First, let’s talk about the protection of the technician. Done right, automotive glass installation should not be a particularly dangerous endeavor. Yes, we can cut ourselves and need a few stitches, strain our muscles or get slivers of glass in our fingers, but unlike our sister industry, glazing, we will not lose our lives by falling from tall buildings or sever a hand or arm due to glass fracturing. The most dangerous part of our job is driving from point A to point B. However, none of us want any kind of pain or injury if we can help it. We want to go on day after day and produce the work that gives us a pay check that allows us to enjoy life. To make that wish possible, we have to pay attention and do what we can to protect ourselves.
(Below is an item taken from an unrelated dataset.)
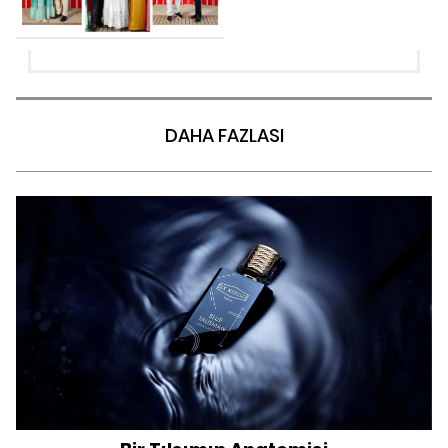
DAHA FAZLASI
I have been putting in automotive glass for a long time. I have cut myself three times to the point of stitches being needed. For a glass technician, that is not too bad. How I managed to (mostly) save my own skin is through the use of personal protective equipment, as religiously as I can. The protective equipment includes:

  • Safety glasses;
  • Safety gloves;
  • Safety shoes;
  • Nitrile gloves; and
  • Forearm protectors.

Do I forget sometimes? Of course I do. How do you think I cut myself three times? However, when I catch myself not wearing the equipment, I stop and purposely make a point to correct the oversight. This is how good habits are developed and practiced.

Many times injuries are not noticed in the short term and can sneak up on you over time. This is usually caused by actions that are not “ergonomic.” Ergonomics is a science that deals with designing and arranging the items in a work environment so that people can use them easily and safely. Unfortunately, automotive glass technicians don’t usually get to design our environment. We must act on what is presented to us and choose the best course of action to successfully complete the job with the tools we have available to us.

In the past, there were not many options available. We used manual caulk guns that caused carpal tunnel syndrome. We used our heads to push out on the glass so we could cut the lower bead causing lower back pain. We contorted our bodies to set the glass in the opening causing muscle strain. We crawled up on large vehicles to access the windshield area causing slippage and possible injury. All of these issues have been addressed with new modern tools that can help alleviate these possible injuries. All we have to do is acquire the tools and use them.

Protection from injury starts with the technician. The owner can supply all the safety equipment and tools out there, but if the tech doesn’t use them, they will not help. Don’t shorten your career because of pain and discomfort. Use the tools and wear the protection.